O convite para o desfile. E lembrou de uma cena que havia acontecido naquele local a alguns meses atrás.

- Antes de irmos... - Disse enquanto se levantavam, fazendo Vitória voltar sua atenção à ela.

- Sim?

- Não quero fazer você me prometer nada, ok?

- Ok...

- Quero que esteja aqui no ano que vem.

- Eu prometo estar aqui no ano que vem. - O sorriso que deu, refletiu em Ana.

Não havia se esquecido de sua promessa um dia sequer e aparentemente nem Ana. Não esperava que ainda estivesse convidada, embora houvesse acabado de um modo em que não teve estranhamento de qualquer parte, não imaginava que Ana ainda a queria em seu desfile. Seu coração se encheu e moldou um sorriso aberto em seu rosto. Acompanhou de perto toda a expectativa que Ana tinha para o primeiro desfile única e exclusivamente seu, seus cuidados e preocupação para que tudo saísse como o planejado e até fez favores em relação a isso em São Paulo quando Ana já estava em Milão. Ainda era importante para Ana que estivesse lá e continuava sendo importante para si também estar lá. Não negaria esse convite. Havia prometido e não costumava não cumprir suas promessas.

Soube que Ana estaria voltando à São Paulo nessa semana através de Flávia, a amiga mantinha mais contato com Ana do que ela mesma. As poucas vezes em que falara com Ana nos últimos quatro meses fora apenas a mesma conversa que tinham antes, somente para saber como a outra estava. Nenhuma ousou tocar no assunto que ainda as assombrava e talvez fosse melhor assim, cutucar a ferida que custava sarar só faria sangrar mais.

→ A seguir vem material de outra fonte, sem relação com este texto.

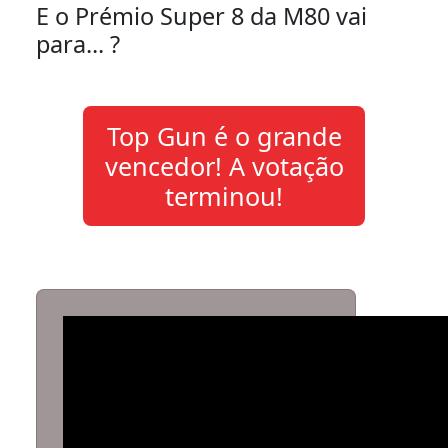
E o Prémio Super 8 da M80 vai
para... ?
Top Gun é o grande
vencedor! A votação
terminou!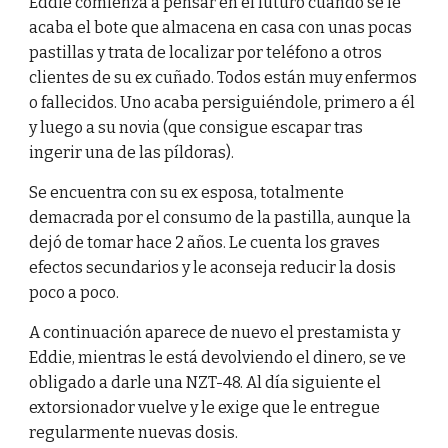
Eddie comienza a pensar en el futuro cuando se le
acaba el bote que almacena en casa con unas pocas
pastillas y trata de localizar por teléfono a otros
clientes de su ex cuñado. Todos están muy enfermos
o fallecidos. Uno acaba persiguiéndole, primero a él
y luego a su novia (que consigue escapar tras
ingerir una de las píldoras).
Se encuentra con su ex esposa, totalmente
demacrada por el consumo de la pastilla, aunque la
dejó de tomar hace 2 años. Le cuenta los graves
efectos secundarios y le aconseja reducir la dosis
poco a poco.
A continuación aparece de nuevo el prestamista y
Eddie, mientras le está devolviendo el dinero, se ve
obligado a darle una NZT-48. Al día siguiente el
extorsionador vuelve y le exige que le entregue
regularmente nuevas dosis.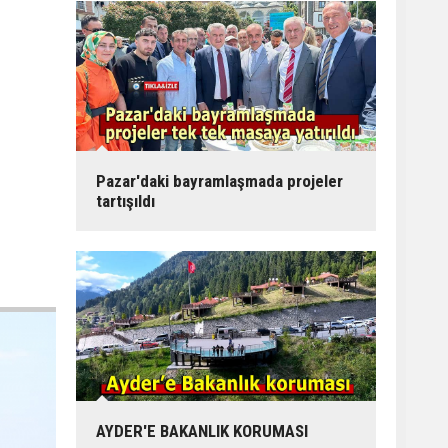
Pazar'daki bayramlaşmada projeler
tartışıldı
AYDER'E BAKANLIK KORUMASI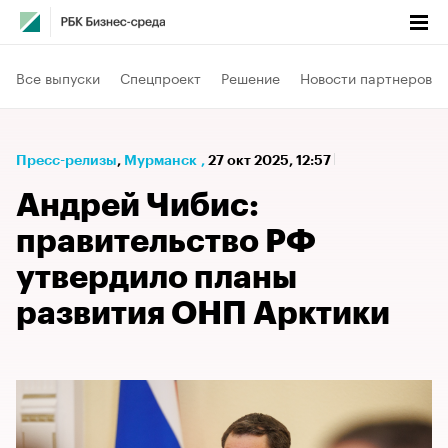
Все выпуски
Спецпроект
Решение
Новости партнеров
Пресс-релизы
⁠,
Мурманск
,
27 окт 2025, 12:57
Андрей Чибис:
правительство РФ
утвердило планы
развития ОНП Арктики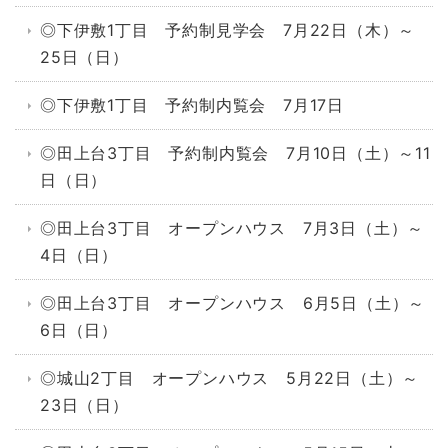
◎下伊敷1丁目 予約制見学会 7月22日（木）～
25日（日）
◎下伊敷1丁目 予約制内覧会 7月17日
◎田上台3丁目 予約制内覧会 7月10日（土）～11
日（日）
◎田上台3丁目 オープンハウス 7月3日（土）～
4日（日）
◎田上台3丁目 オープンハウス 6月5日（土）～
6日（日）
◎城山2丁目 オープンハウス 5月22日（土）～
23日（日）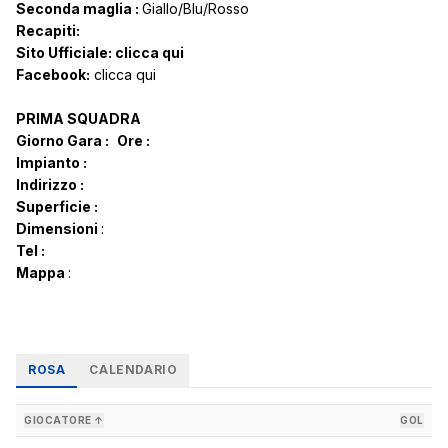
Seconda maglia :
Giallo/Blu/Rosso
Recapiti:
Sito Ufficiale:
clicca qui
Facebook:
clicca qui
PRIMA SQUADRA
Giorno Gara :
Ore :
Impianto :
Indirizzo :
Superficie :
Dimensioni
:
Tel :
Mappa
:
ROSA
CALENDARIO
GIOCATORE ↑
GOL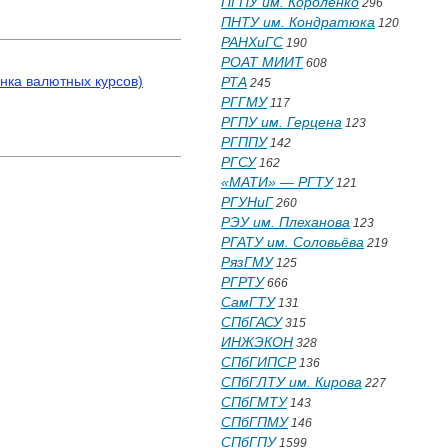
ПГПУ им. Короленко
296
ПНТУ им. Кондратюка
120
РАНХиГС
190
РОАТ МИИТ
608
нка валютных курсов)
РТА
245
РГГМУ
117
РГПУ им. Герцена
123
РГППУ
142
РГСУ
162
«МАТИ» — РГТУ
121
РГУНиГ
260
РЭУ им. Плеханова
123
РГАТУ им. Соловьёва
219
РязГМУ
125
РГРТУ
666
СамГТУ
131
СПбГАСУ
315
ИНЖЭКОН
328
СПбГИПСР
136
СПбГЛТУ им. Кирова
227
СПбГМТУ
143
СПбГПМУ
146
СПбГПУ
1599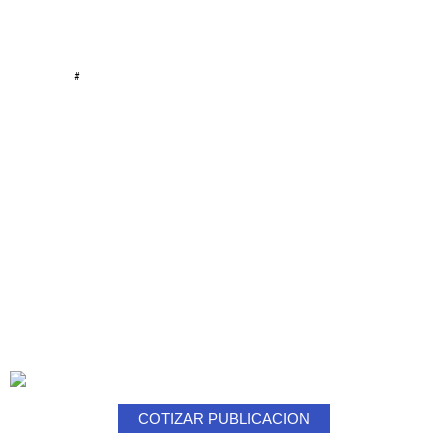
#
COTIZAR PUBLICACION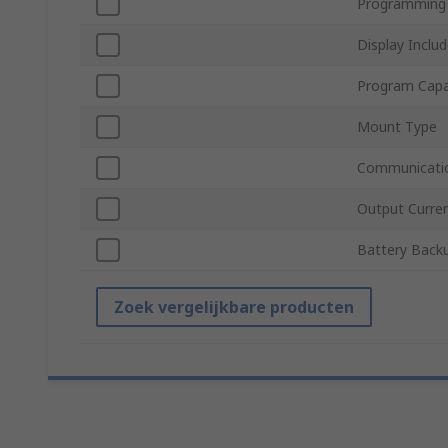
Programming
Display Inclu
Program Capa
Mount Type
Communicatio
Output Curre
Battery Back
Zoek vergelijkbare producten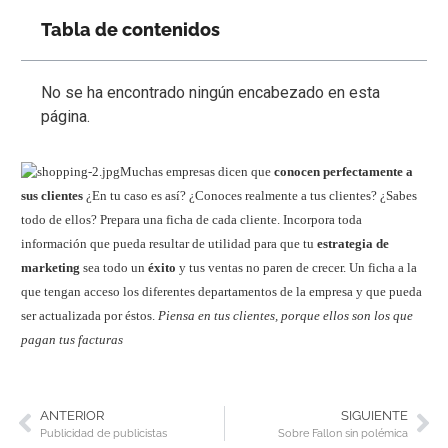
Tabla de contenidos
No se ha encontrado ningún encabezado en esta
página.
Muchas empresas dicen que
conocen perfectamente a
sus clientes
¿En tu caso es así? ¿Conoces realmente a tus clientes? ¿Sabes
todo de ellos? Prepara una ficha de cada cliente. Incorpora toda
información que pueda resultar de utilidad para que tu
estrategia de
marketing
sea todo un
éxito
y tus ventas no paren de crecer. Un ficha a la
que tengan acceso los diferentes departamentos de la empresa y que pueda
ser actualizada por éstos.
Piensa en tus clientes, porque ellos son los que
pagan tus facturas
ANTERIOR
SIGUIENTE
Publicidad de publicistas
Sobre Fallon sin polémica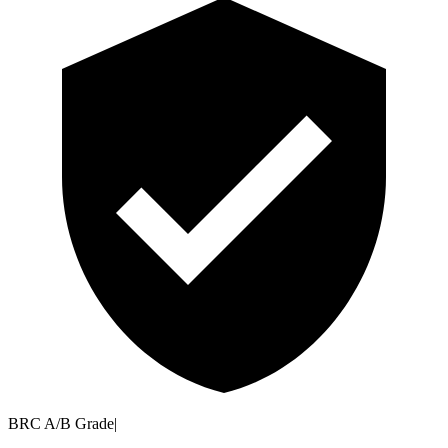
BRC A/B Grade
|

Sempre acreditou que o tempo curava tudo. Era cheia de cicatrizes e Ana ainda seria mais uma, talvez a maior e a que ficaria mais evidente, porém não estava nem perto de a ferida ser fechada. Suas noites de sono eram sempre interrompidas quando acordava assustada depois de um sonho com Ana. Ecoavam em sua cabeça as palavras ditas uma vez a ela após esse ocorrido que se tornara frequente.

- Eu posso comparar você a um sonho. Um sonho bom. Talvez o melhor sonho da minha vida, do qual eu jamais quero acordar. - Trouxe Ana sobre seu peito, lhe dando um selinho e um beijo em sua testa após colocar seu cabelo atrás da orelha. Seus sonhos sempre traziam de volta uma nova versão de momentos que já vivenciaram juntas e servia como combustível que fazia funcionar a ilusão de que um dia poderia voltar a se tornar real. Ana havia colocado um sol em seus dias nublados e apesar de ter partido, deixara aquele sol ainda brilhando, embora os dias nublados ainda acontecessem, tinha a certeza de que o arco-íris voltaria e logo em seguida as nuvens escuras iriam embora.

Tinha a consciência limpa por ter sido um relacionamento tão bonito, por terem se encaixando de modo tão harmonioso e de terem eternizado como algo bom. Como Ana havia dito na última vez em que se viram na chamada de vídeo: se continuassem, iriam estragar o que havia sido ótimo e seria injusto demais para ambas que manchassem a tela em que desenharam aqueles meses juntas de modo tão caprichoso. Ainda usava o colar que Ana lhe presenteara numa madrugada que guardara em sua memória e em seu coração como uma das mais importantes durante o namoro.

- É para ter um pouquinho de mim com você.

- Já tem muito de você comigo, em mim.

E, de fato, ainda tinha.

Poderia tirar o colar.

Poderia jogar fora algumas coisas que Ana esquecera em seu apartamento, como a blusa que ainda usava também. Mas era impossível tirar Ana de si e mesmo se fosse possível, não queria. Sentia seu coração descompassado quando a melhor amiga surgia com algumas mensagens ou fotos enviadas pela ex namorada. Ana não havia perdido o brilho em seu olhar, sua vida parecia tomar o rumo certo mesmo que não estivesse junto nessa e a admirava tanto por isso. Ana, ao seu ver, tinha um espírito tão livre e era satisfatório vê-la honrar o que estava predestinada a ser. Ver sua liberdade fazia seu coração bater no ritmo que o seu amor por ela ditava.